Мириам радостно покачала головой.

– Я живу, как в блаженном сне. Когда вы у меня раньше спросили, господин Пернат, не имею ли я забот, и почему мы здесь живем, мне хотелось смеяться. Разве природа прекрасна? Ну, вот, деревья зеленые, небо синее, но все это кажется мне гораздо более прекрасным, когда я закрываю глаза. Так нужно ли мне сидеть на лугу, чтобы видеть это?.. А немножко нужды… и… и голода? Это бесконечно возмещается надеждой и ожиданием.

– Ожиданием? – удивленно спросил я.

– Ожиданием чуда. Знакомо ли вам это? Нет? Тогда вы совсем, совсем бедный человек. Так мало людей это знают?! Видите ли, потому-то я никуда не хожу и ни с кем не встречаюсь. У меня было когда-то несколько подруг – евреек, конечно, как я, но мы никак не могли сговориться,– они меня не понимали, а я их. Когда я говорила о чудесах, они сперва думали, что я шучу; потом, когда увидели, как это для меня важно, и что я понимаю под чудесами не то, что немецкие ученые в очках называют естественным произрастанием трав и тому подобным, но что-то совсем противоположное, они готовы были считать меня сумасшедшей; но этому, однако, противоречило то, что я ловко рассуждала, знала толк в еврейском и арамейском языках, могла читать «таргумим» и «мидрашим» 05 , и многое другое. В конце концов, они нашли слово, которое вообще ничего не выражает: они назвали меня «сумасбродной».

Я пыталась им объяснить, что для меня в Библии, как и в других священных книгах, самое значительное, существеннейшее – чудо, и только чудо, а не предписания морали и этики. Эти предписания являются скрытыми путями к чуду. Но они возражали мне лишь общими местами, боясь откровенно признаться, что на почве религии они верят только тому, что могло бы содержаться и в уложении гражданских законов. Стоило им только услышать слово «чудо», как им уже становилось не по себе.
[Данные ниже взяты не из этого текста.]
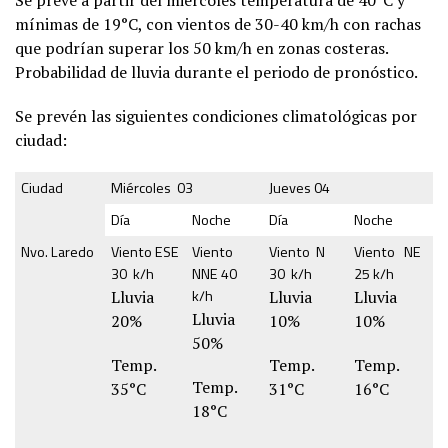
Se prevé a partir del miércoles temperatura de 40°C y
mínimas de 19°C, con vientos de 30-40 km/h con rachas
que podrían superar los 50 km/h en zonas costeras.
Probabilidad de lluvia durante el periodo de pronóstico.
Se prevén las siguientes condiciones climatológicas por
ciudad:
Ciudad
Miércoles 03
Jueves 04
Día
Noche
Día
Noche
Nvo. Laredo
Viento ESE
Viento
Viento N
Viento NE
30 k/h
NNE 40
30 k/h
25 k/h
k/h
Lluvia
Lluvia
Lluvia
Lluvia
20%
10%
10%
50%
Temp.
Temp.
Temp.
Temp.
35°C
31°C
16°C
18°C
Они теряют почву под ногами,– говорили они.

Как будто бы есть что-нибудь более прекрасное, чем потерять почву под ногами!

«Этот мир существует только для того, чтобы мы думали о его гибели,– говорил отец,– тогда, только тогда начнется действительная жизнь». Я не знаю, что он подразумевал под словом «жизнь», но я чувствую иногда, что будет день, когда я как бы «проснусь». Хотя и не могу себе представить, в каком состоянии. И этому, думается мне, должны предшествовать чудеса.